What to do = Each line containing the string "نماييد" should be copied out of the entries.

=== Records shown ===

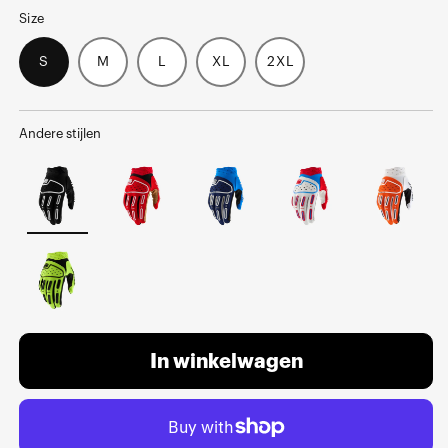
Size
S
M
L
XL
2XL
Andere stijlen
In winkelwagen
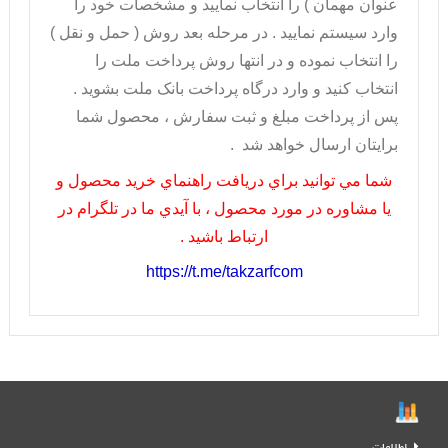
عنوان مهمان ) را انتخاب نماييد و مشخصات خود را
وارد سيستم نماييد . در مرحله بعد روش ( حمل و نقل )
را انتخاب نموده و در انتها روش پرداخت ملت را
انتخاب کنيد و وارد درگاه پرداخت بانک ملت بشويد .
پس از پرداخت مبلغ و ثبت سفارش ، محصول شما
برايتان ارسال خواهد شد .
شما مي توانيد براي دريافت راهنماي خريد محصول و
يا مشاوره در مورد محصول ، با آيدي ما در تلگرام در
ارتباط باشيد .
https://t.me/takzarfcom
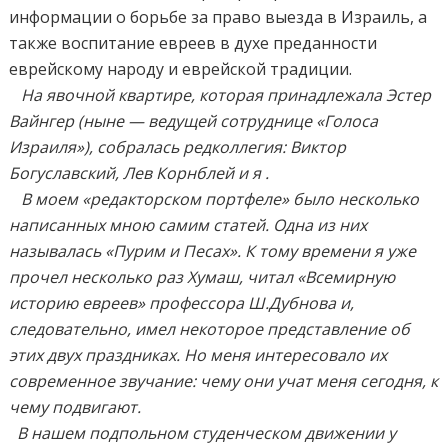
информации о борьбе за право выезда в Израиль, а
также воспитание евреев в духе преданности
еврейскому народу и еврейской традиции.
На явочной квартире, которая принадлежала Эстер
Вайнгер (ныне — ведущей сотруднице «Голоса
Израиля»), собралась редколлегия: Виктор
Богуславский, Лев Корнблей и я .
В моем «редакторском портфеле» было несколько
написанных мною самим статей. Одна из них
называлась «Пурим и Песах». К тому времени я уже
прочел несколько раз Хумаш, читал «Всемирную
историю евреев» профессора Ш.Дубнова и,
следовательно, имел некоторое представление об
этих двух праздниках. Но меня интересовало их
современное звучание: чему они учат меня сегодня, к
чему подвигают.
В нашем подпольном студенческом движении у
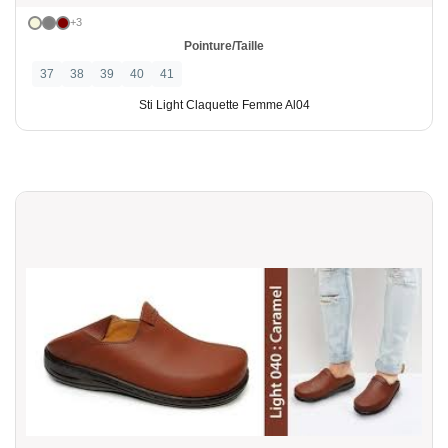
+3
Pointure/Taille
37
38
39
40
41
Sti Light Claquette Femme Al04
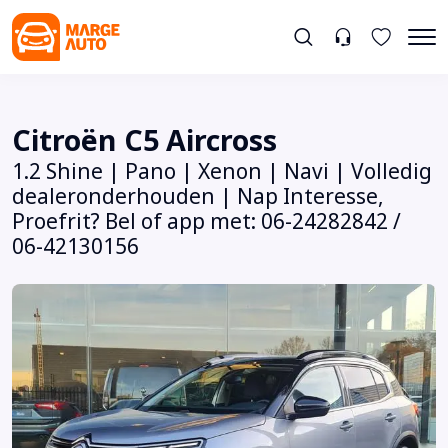
Citroën C5 Aircross
1.2 Shine | Pano | Xenon | Navi | Volledig
dealeronderhouden | Nap Interesse,
Proefrit? Bel of app met: 06-24282842 /
06-42130156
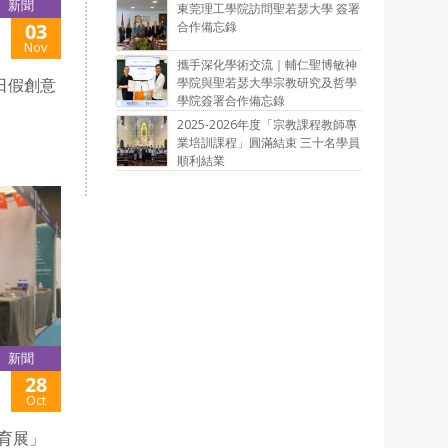
新聞
東莞理工學院訪問聖若瑟大學 簽署
合作備忘錄
03
Nov
攜手深化學術交流｜輔仁聖博敏神
學院與聖若瑟大學宗教研究及哲學
27日假創意
學院簽署合作備忘錄
2025-2026年度「宗教課程教師專
業培訓課程」圓滿結束 三十名學員
順利結業
新聞
28
Oct
教育展」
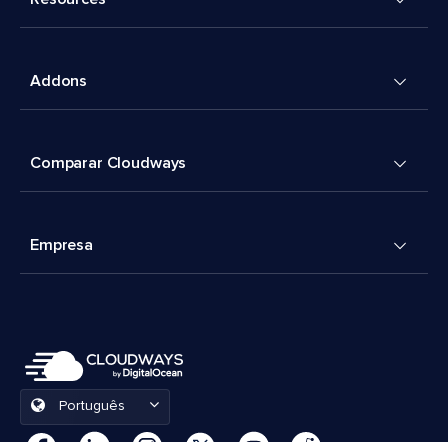
Addons
Comparar Cloudways
Empresa
Português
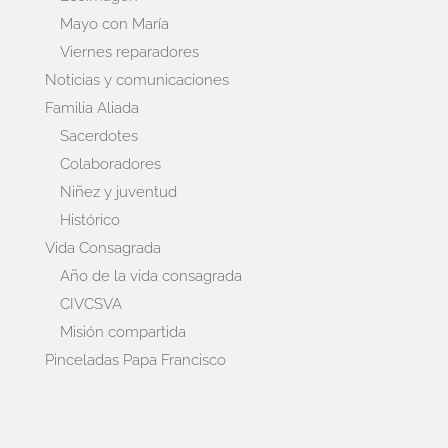
Mayo con María
Viernes reparadores
Noticias y comunicaciones
Familia Aliada
Sacerdotes
Colaboradores
Niñez y juventud
Histórico
Vida Consagrada
Año de la vida consagrada
CIVCSVA
Misión compartida
Pinceladas Papa Francisco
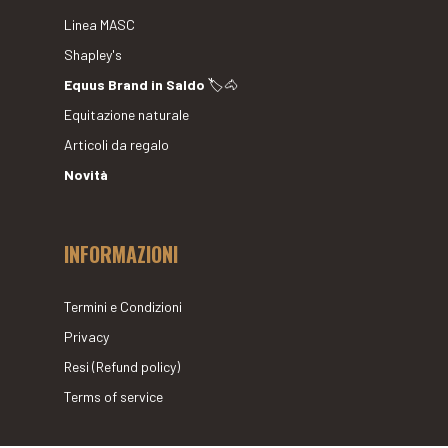
Linea MASC
Shapley's
Equus Brand in Saldo
🏷🐴
Equitazione naturale
Articoli da regalo
Novità
INFORMAZIONI
Termini e Condizioni
Privacy
Resi (Refund policy)
Terms of service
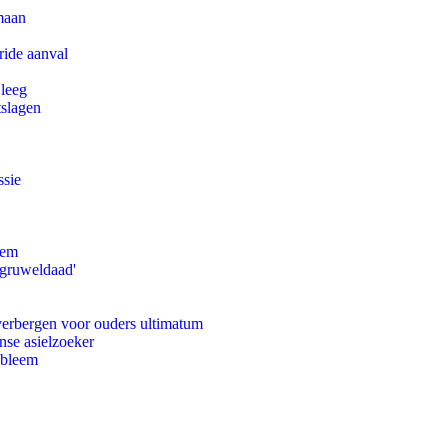
maan
ride aanval
 leeg
tslagen
ssie
eem
'gruweldaad'
 verbergen voor ouders ultimatum
nse asielzoeker
obleem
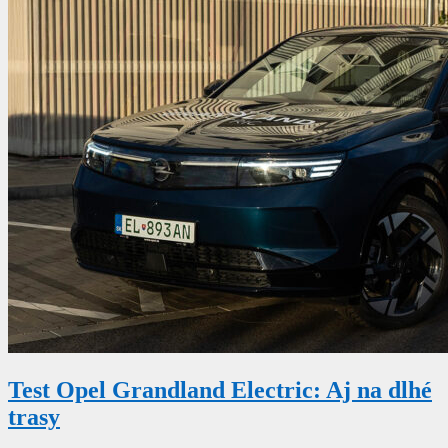
Test Opel Grandland Electric: Aj na dlhé
trasy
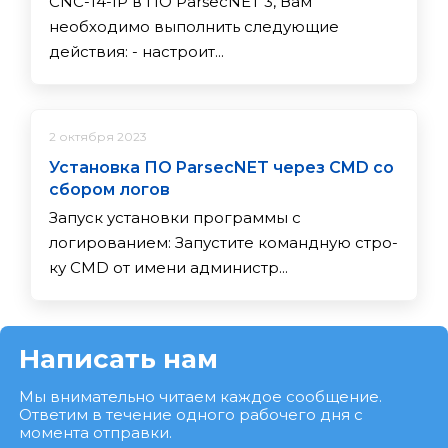
CNC-14-IP в ПО ParsecNET 3, Вам
необходимо выполнить следующие
действия: - настроит...
2 октября 2023
Установка ПО ParsecNET через CMD со
сбором логов
Запуск установки программы с
логированием: За­пус­ти­те ко­ман­дную стро­
ку CMD от име­ни ад­ми­нис­тр...
Написать нам
Мы внимательно читаем каждое сообщение.
Ответим в течение одного рабочего дня с
момента отправки.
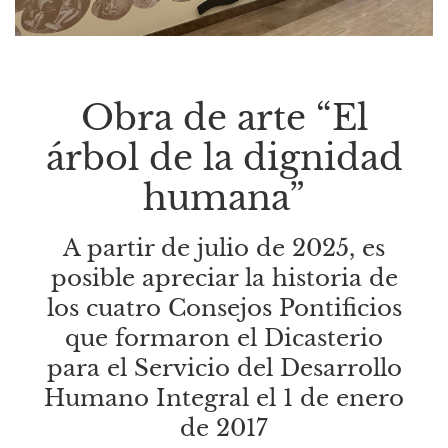
Obra de arte “El
árbol de la dignidad
humana”
A partir de julio de 2025, es
posible apreciar la historia de
los cuatro Consejos Pontificios
que formaron el Dicasterio
para el Servicio del Desarrollo
Humano Integral el 1 de enero
de 2017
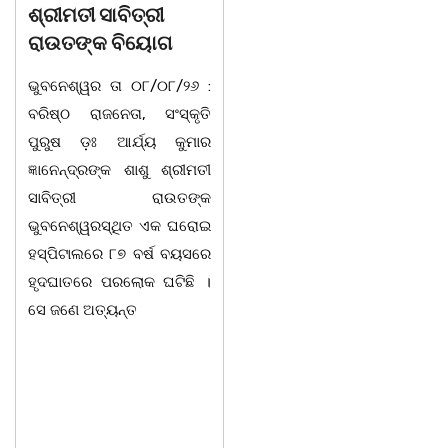
ଶ୍ରୀମତୀ ସାବିତ୍ରୀ
ଚରଣ ସ୍ୱାଇଁଙ୍କ
ରାଉତଙ୍କ ବିୟୋଗ
ଶ୍ରଦ୍ଧାଞ୍ଚଳୀ ସଭା |
ଭୁବନେଶ୍ୱର ତା ୦୮/୦୮/୨୬ :
ଚିଲିକା, ୮। ୮:ଖୋର୍ଦ୍ଧା ଜିଲ୍ଲା
ବରିଷ୍ଠ ରାଜନେତା, ସଂସ୍କୃତି
ବାଣପୁର ବ୍ଲକ ଅନ୍ତର୍ଗତ ନାଚୁଣୀ
ପୁରୁଷ ଡ଼ଃ ଆର୍ଯ୍ୟ କୁମାର
ଠାରେ ବାଣପୁର ଭଗବତୀ ମଣ୍ଡଳ
ଜ୍ଞାନେନ୍ଦ୍ରଙ୍କ ଶାଶୁ ଶ୍ରୀମତୀ
ପାଲାଗାୟକ ପରିଷଦ ଓ ଜାଗୃତିକା
ସାବିତ୍ରୀ ରାଉତଙ୍କ
ଅନୁଷ୍ଠାନର ମିଳିତ
ଭୁବନେଶ୍ୱରସ୍ଥିତ ଏକ ଘରୋଇ
ଆନୁକୂଲ୍ୟରେ ସ୍ୱର୍ଗତ ଗାୟକ
ହସ୍ପିଟାଲରେ ୮୭ ବର୍ଷ ବୟସରେ
ଶେଖର ପଦ୍ମଶ୍ରୀ ଜଗନ୍ନାଥ
ହୃଦଘାତରେ ପରଲୋକ ଘଟିଛି ।
ବେହେରା ଓ ଗାୟକ ସମ୍ରାଟ
ସେ ଜଣେ ଅତ୍ୟନ୍ତ
ଅଭୟ ଚରଣ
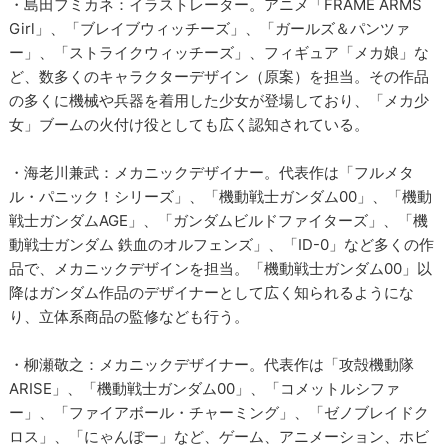
・島田フミカネ：イラストレーター。アニメ「FRAME ARMS
Girl」、「ブレイブウィッチーズ」、「ガールズ＆パンツァ
ー」、「ストライクウィッチーズ」、フィギュア「メカ娘」な
ど、数多くのキャラクターデザイン（原案）を担当。その作品
の多くに機械や兵器を着用した少女が登場しており、「メカ少
女」ブームの火付け役としても広く認知されている。
・海老川兼武：メカニックデザイナー。代表作は「フルメタ
ル・パニック！シリーズ」、「機動戦士ガンダム00」、「機動
戦士ガンダムAGE」、「ガンダムビルドファイターズ」、「機
動戦士ガンダム 鉄血のオルフェンズ」、「ID-0」など多くの作
品で、メカニックデザインを担当。「機動戦士ガンダム00」以
降はガンダム作品のデザイナーとして広く知られるようにな
り、立体系商品の監修なども行う。
・柳瀬敬之：メカニックデザイナー。代表作は「攻殻機動隊
ARISE」、「機動戦士ガンダム00」、「コメットルシファ
ー」、「ファイアボール・チャーミング」、「ゼノブレイドク
ロス」、「にゃんぼー」など、ゲーム、アニメーション、ホビ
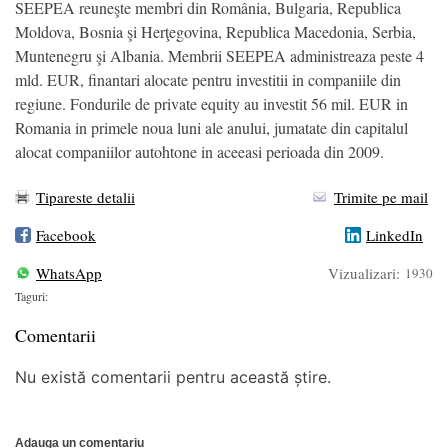
SEEPEA reuneşte membri din România, Bulgaria, Republica
Moldova, Bosnia şi Herţegovina, Republica Macedonia, Serbia,
Muntenegru şi Albania. Membrii SEEPEA administreaza peste 4
mld. EUR, finantari alocate pentru investitii in companiile din
regiune. Fondurile de private equity au investit 56 mil. EUR in
Romania in primele noua luni ale anului, jumatate din capitalul
alocat companiilor autohtone in aceeasi perioada din 2009.
Tipareste detalii
Trimite pe mail
Facebook
LinkedIn
WhatsApp
Vizualizari:
1930
Taguri:
Comentarii
Nu există comentarii pentru această știre.
Adauga un comentariu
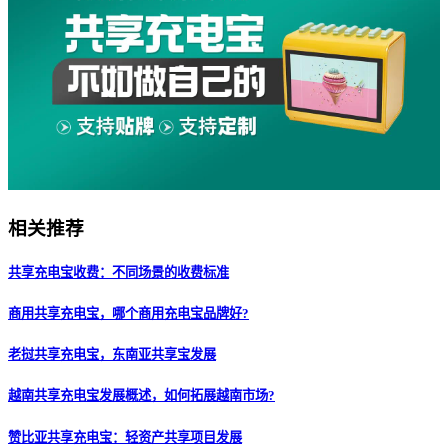
相关推荐
共享充电宝收费：不同场景的收费标准
商用共享充电宝，哪个商用充电宝品牌好?
老挝共享充电宝，东南亚共享宝发展
越南共享充电宝发展概述，如何拓展越南市场?
赞比亚共享充电宝：轻资产共享项目发展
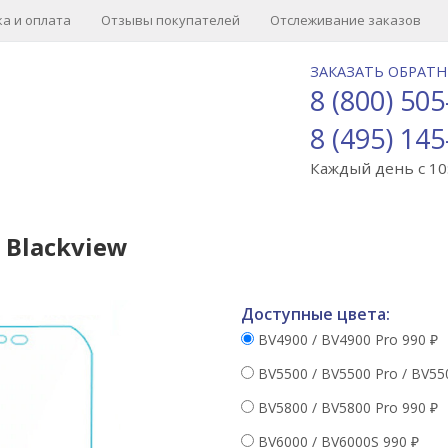
а и оплата
Отзывы покупателей
Отслеживание заказов
ЗАКАЗАТЬ ОБРАТ
8 (800) 505
8 (495) 145
Каждый день с 10:
 Blackview
Доступные цвета:
BV4900 / BV4900 Pro
990
₽
BV5500 / BV5500 Pro / BV55
BV5800 / BV5800 Pro
990
₽
BV6000 / BV6000S
990
₽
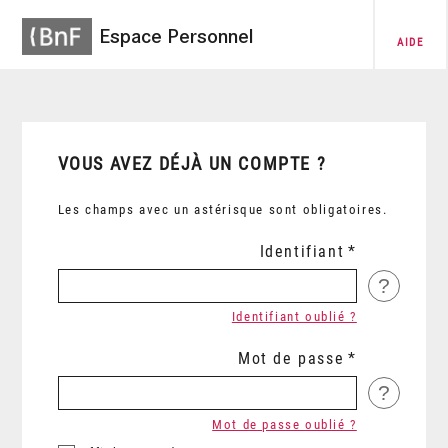
Espace Personnel
AIDE
VOUS AVEZ DÉJÀ UN COMPTE ?
Les champs avec un astérisque sont obligatoires.
Identifiant
?
Identifiant oublié ?
Mot de passe
?
Mot de passe oublié ?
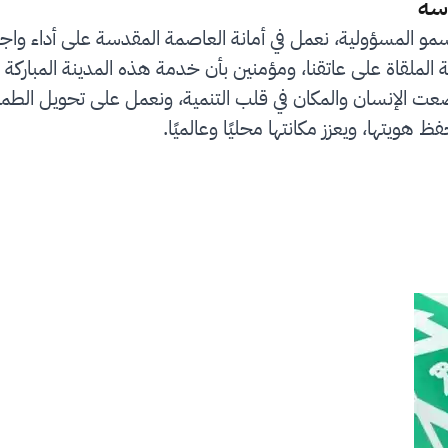
سة
سمو المسؤولية، نعمل في أمانة العاصمة المقدسة على أداء واج
لملقاة على عاتقنا، ومؤمنين بأن خدمة هذه المدينة المباركة 
رؤية المملكة 2030 التي وضعت الإنسان والمكان في قلب التنمية، ونعمل على
ظ هويتها، ويعزز مكانتها محليًا وعالميًا.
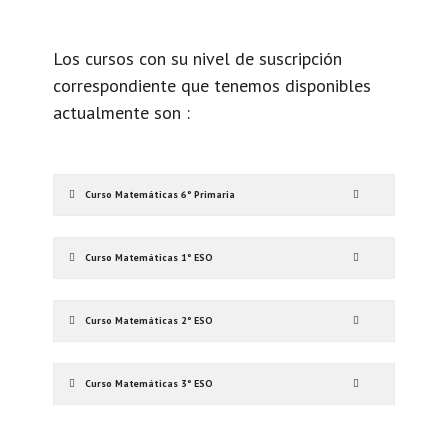
Los cursos con su nivel de suscripción
correspondiente que tenemos disponibles
actualmente son :
Curso Matemáticas 6º Primaria
Curso Matemáticas 1º ESO
Curso Matemáticas 2º ESO
Curso Matemáticas 3º ESO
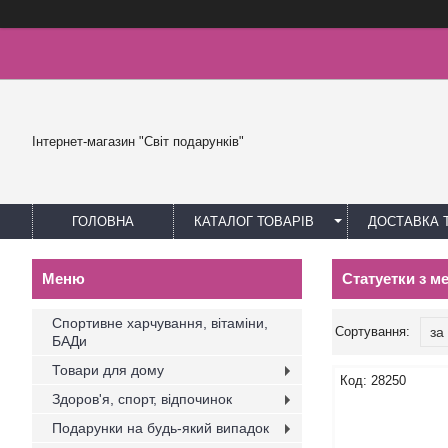
Інтернет-магазин "Світ подарунків"
ГОЛОВНА
КАТАЛОГ ТОВАРІВ
ДОСТАВКА 
Статуетки з м
Спортивне харчування, вітаміни,
БАДи
Товари для дому
28250
Здоров'я, спорт, відпочинок
Подарунки на будь-який випадок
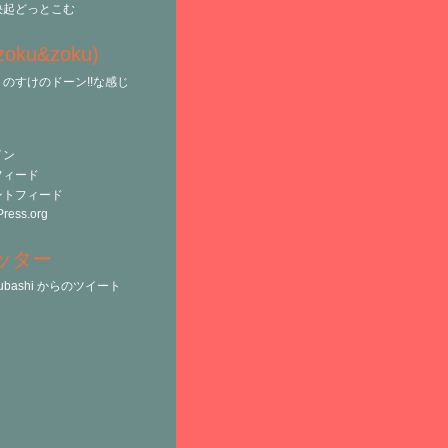
決起どっとこむ
(zoku&zoku)
のすけのドーン!!な感じ
イン
フィード
ントフィード
ress.org
ッター
tsubashi からのツイート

===

Exercise response =
عنوان مهمان ) را انتخاب نماييد و مشخصات خود را
وارد سيستم نماييد . در مرحله بعد روش ( حمل و نقل )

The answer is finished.